Page images and extracted text

* * *

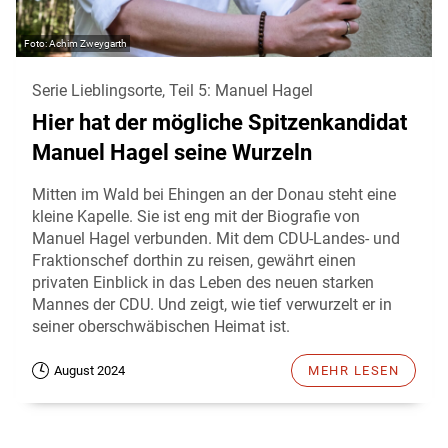
Achim Zweygarth
Serie Lieblingsorte, Teil 5: Manuel Hagel
Hier hat der mögliche Spitzenkandidat
Manuel Hagel seine Wurzeln
Mitten im Wald bei Ehingen an der Donau steht eine
kleine Kapelle. Sie ist eng mit der Biografie von
Manuel Hagel verbunden. Mit dem CDU-Landes- und
Fraktionschef dorthin zu reisen, gewährt einen
privaten Einblick in das Leben des neuen starken
Mannes der CDU. Und zeigt, wie tief verwurzelt er in
seiner oberschwäbischen Heimat ist.
August 2024
MEHR LESEN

* * *

## [WHAT IS NEEDED]
Would you filter the records and copy out each line containing "Manuel"?

## [ANSWER TO THIS TASK]
Serie Lieblingsorte, Teil 5: Manuel Hagel
Manuel Hagel seine Wurzeln
Manuel Hagel verbunden. Mit dem CDU-Landes- und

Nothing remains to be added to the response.